Genomic Engineering of Oral Keratinocytes to Establish In Vitro Oral Potentially Malignant Disease Models as a Platform for Treatment Investigation

by Leon J. Wils 1,2,3,4,5, Marijke Buijze 2,5, Marijke Stigter-van Walsum 2,5, Arjen Brink 2,5, Britt E. van Kempen 2,5, Laura Peferoen 3, Elisabeth R. Brouns 1,4, Jan G. A. M. de Visscher 1,4, Erik H. van der Meij 1,4, Elisabeth Bloemena 1,2,4,5, Jos B. Poell 2,5,† and Ruud H. Brakenhoff 2,5,*,†
Reviewer 1:
Reviewer 2: Anonymous
Submission received: 28 February 2024 / Revised: 11 April 2024 / Accepted: 16 April 2024 / Published: 19 April 2024
(This article belongs to the Special Issue Oral Diseases: Biological and Molecular Pathogenesis)

Round 1

Reviewer 1 Report

Comments and Suggestions for Authors

The manuscript by Wils et al. established several cell culture models to be used in drug screening in oral cancer.  The reviewer is amazed by the work performed in this study, and the meticulous analysis of the cell cultures and the pharmacological testing.

Minor comments:

Dispase was for 4 hr at RT+ 15 min at 37 ? please re-check (line 150-3)

Please confirm that the cells were not grown on coated plates? 

the selection of the inhibitors and the division between supplemented figures and the main text is not obvious and explanation to the readers is in order

replace lines  616 -618 "This section may be...." to a short summary of that part 

 

 

  

Author Response

Dear Sir/Madam,

We thank Reviewer 1 for the time spent reading our manuscript and providing relevant comments.
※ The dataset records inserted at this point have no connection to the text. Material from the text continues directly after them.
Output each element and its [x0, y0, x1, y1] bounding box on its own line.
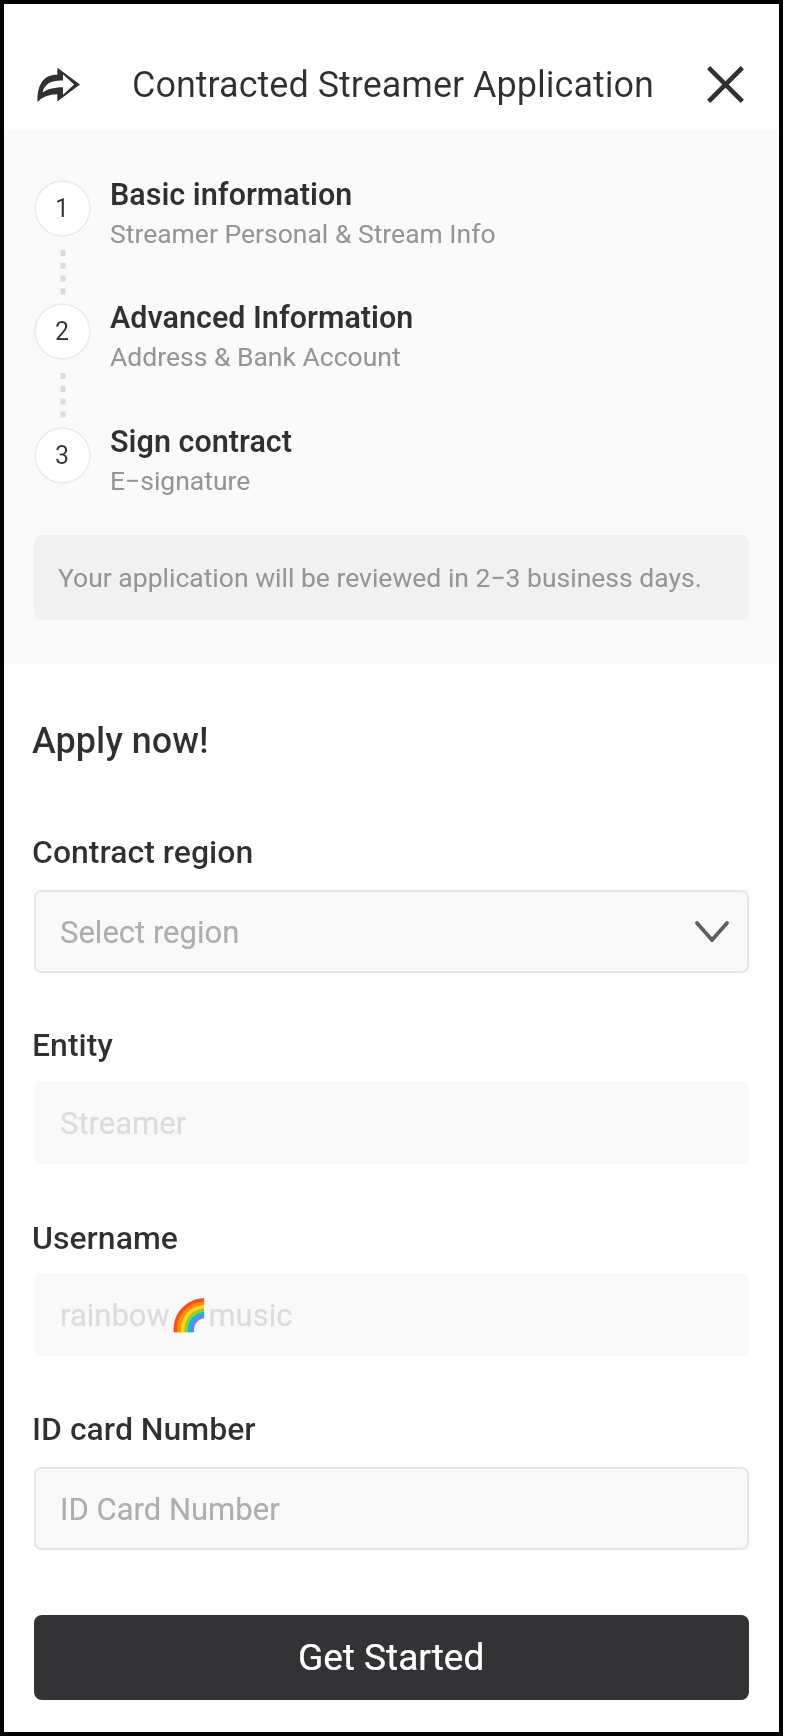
staticText: Apply now!	[32, 720, 209, 762]
staticText: 2	[55, 317, 70, 346]
staticText: 1	[55, 194, 70, 223]
button[interactable]: Share	[27, 53, 89, 115]
staticText: Streamer Personal & Stream Info	[110, 218, 496, 249]
button[interactable]: ID Card Number	[34, 1467, 749, 1550]
button[interactable]: Close	[695, 54, 755, 114]
staticText: E−signature	[110, 465, 251, 496]
staticText: Select region	[60, 914, 240, 950]
staticText: Entity	[32, 1026, 114, 1064]
staticText: Sign contract	[110, 424, 292, 460]
staticText: Streamer	[60, 1105, 187, 1141]
staticText: Get Started	[298, 1636, 485, 1679]
staticText: ID Card Number	[60, 1491, 280, 1527]
staticText: rainbow🌈music	[60, 1297, 293, 1333]
button[interactable]: Streamer	[34, 1081, 749, 1164]
staticText: Your application will be reviewed in 2−3…	[58, 562, 702, 593]
staticText: 3	[55, 441, 70, 470]
staticText: ID card Number	[32, 1410, 256, 1448]
staticText: Username	[32, 1219, 178, 1257]
staticText: Address & Bank Account	[110, 341, 401, 372]
staticText: Contracted Streamer Application	[132, 64, 654, 106]
staticText: Basic information	[110, 177, 353, 213]
button[interactable]: Select region	[34, 890, 749, 973]
button[interactable]: rainbow🌈music	[34, 1273, 749, 1356]
button[interactable]: Get Started	[34, 1615, 749, 1700]
staticText: Contract region	[32, 833, 254, 871]
staticText: Advanced Information	[110, 300, 414, 336]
Below we have provided a point to point answer for each individual comment.

 

Reviewer #1:

The manuscript by Wils et al. established several cell culture models to be used in drug screening in oral cancer.  The reviewer is amazed by the work performed in this study, and the meticulous analysis of the cell cultures and the pharmacological testing.

 

Minor comments:

Dispase was for 4 hr at RT+ 15 min at 37 ? please re-check (line 150-3)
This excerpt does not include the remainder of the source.